▸ Extracted page text data
* * *
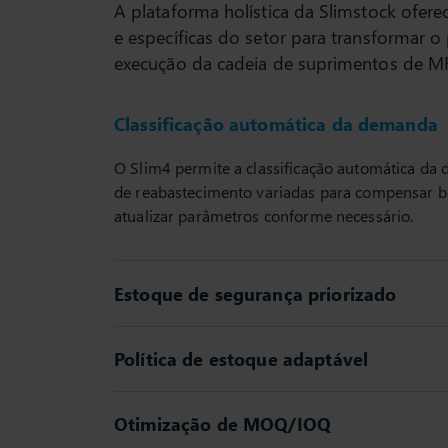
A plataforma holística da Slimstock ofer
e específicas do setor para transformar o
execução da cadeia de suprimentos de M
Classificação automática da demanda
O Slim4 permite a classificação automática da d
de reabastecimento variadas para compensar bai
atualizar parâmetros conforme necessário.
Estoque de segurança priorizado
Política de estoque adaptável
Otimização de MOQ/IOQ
* * *
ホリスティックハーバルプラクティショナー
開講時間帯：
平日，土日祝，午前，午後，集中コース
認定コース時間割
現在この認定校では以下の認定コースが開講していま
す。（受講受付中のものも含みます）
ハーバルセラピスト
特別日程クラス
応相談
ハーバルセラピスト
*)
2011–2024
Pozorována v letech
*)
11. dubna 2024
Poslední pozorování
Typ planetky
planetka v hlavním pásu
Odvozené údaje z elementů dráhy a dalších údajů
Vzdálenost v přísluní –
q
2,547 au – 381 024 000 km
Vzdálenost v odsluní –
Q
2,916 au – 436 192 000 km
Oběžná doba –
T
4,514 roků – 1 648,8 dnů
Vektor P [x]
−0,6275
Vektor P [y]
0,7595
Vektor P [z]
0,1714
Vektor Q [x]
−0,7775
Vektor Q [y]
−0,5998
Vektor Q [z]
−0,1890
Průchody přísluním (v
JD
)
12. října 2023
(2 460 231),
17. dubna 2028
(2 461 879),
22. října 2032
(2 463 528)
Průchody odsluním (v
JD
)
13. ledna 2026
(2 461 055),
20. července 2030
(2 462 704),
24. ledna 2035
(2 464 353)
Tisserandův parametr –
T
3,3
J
* * *
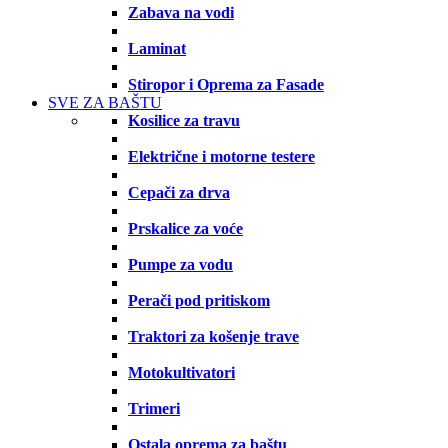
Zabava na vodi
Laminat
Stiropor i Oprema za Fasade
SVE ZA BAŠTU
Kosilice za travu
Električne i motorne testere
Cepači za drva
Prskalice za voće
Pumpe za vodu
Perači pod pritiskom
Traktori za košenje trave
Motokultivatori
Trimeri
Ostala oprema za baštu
* * *
▸ Task to complete
Copy every line where the word "automática" is present in the entries above.

▸ Solution for this problem
Classificação automática da demanda
O Slim4 permite a classificação automática da d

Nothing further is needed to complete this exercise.